Le splicing alternatif est un processus cellulaire fondamental qui permet à un seul gène de coder pour plusieurs isoformes protéiques, élargissant considérablement la diversité fonctionnelle du protéome. La caractérisation précise des événements de splicing alternatif est essentielle pour comprendre la régulation des gènes, les fonctions spécifiques aux tissus et les mécanismes de la maladie.

Les techniques de séquençage à lecture courte traditionnelles, bien qu'efficaces dans de nombreux contextes, échouent souvent à capturer avec précision le paysage complexe de l'épissage alternatif en raison des limitations des courtes longueurs de lecture et des taux d'erreur de séquençage élevés. La technologie Iso-Seq de PacBio a émergé comme un outil puissant pour l'analyse complète du transcriptome, offrant un haut débit, séquençage à lecture longue qui facilite l'exploration du splicing alternatif avec une précision et une profondeur sans précédent.

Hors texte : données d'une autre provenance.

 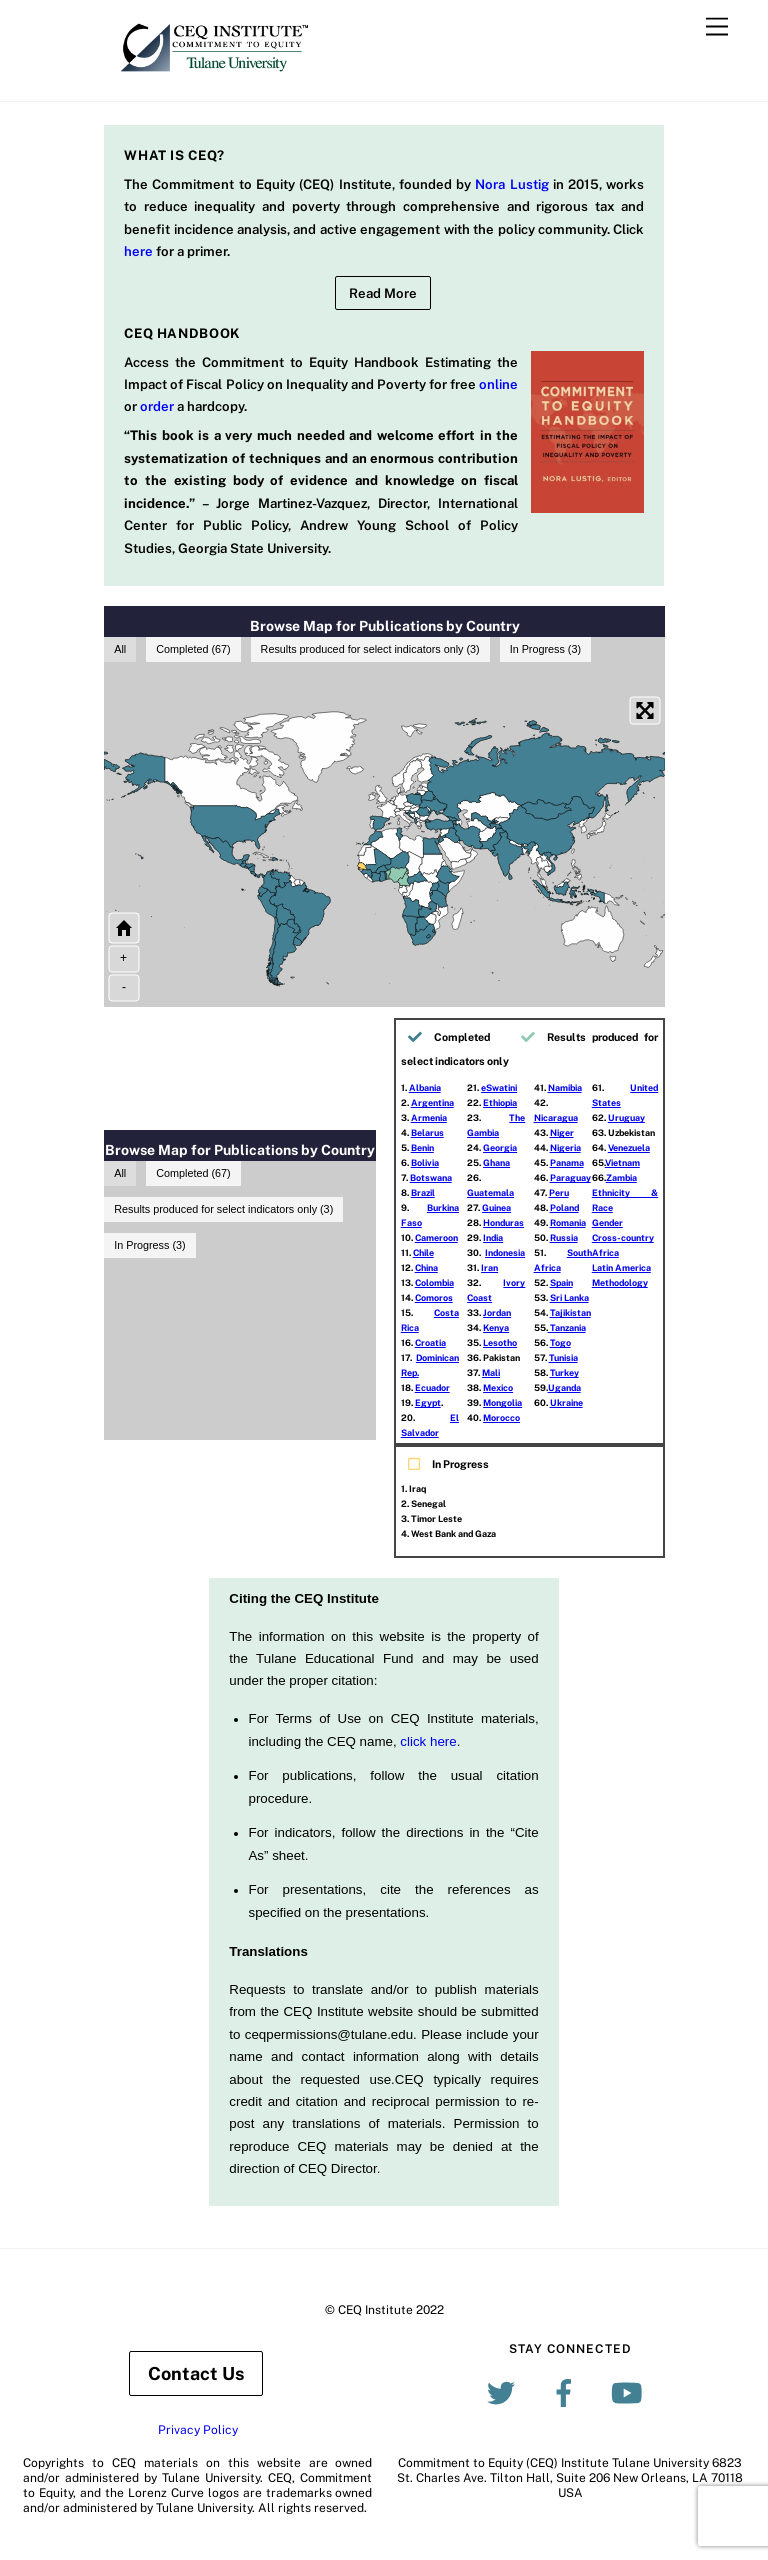 I want to click on Ethiopia, so click(x=500, y=1102).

Des études récentes ont démontré de manière convaincante que plus de 90 % des gènes humains subissent un épissage alternatif étendu, produisant une vaste gamme d'isoformes. Fait remarquable, certains gènes présentent un répertoire étonnant de plus de 10 isoformes. Parallèlement, ces schémas d'épissage dynamiques ont souvent des implications cruciales pour la croissance, la susceptibilité aux maladies, la tumorigenèse et diverses formes de cancer. Étonnamment, les méthodes de séquençage conventionnelles à courtes lectures échouent souvent à capturer une partie substantielle—variant de 60 % à 80 %—de ces nuances transcriptomiques complexes. Entrez dans le Iso-Seq enquête, basée sur la technologie ingénieuse de PacBio, qui offre une solution éclairante en permettant la détection complète de molécules de cDNA de pleine longueur, augmentant considérablement notre capacité à déterrer ces isoformes insaisissables.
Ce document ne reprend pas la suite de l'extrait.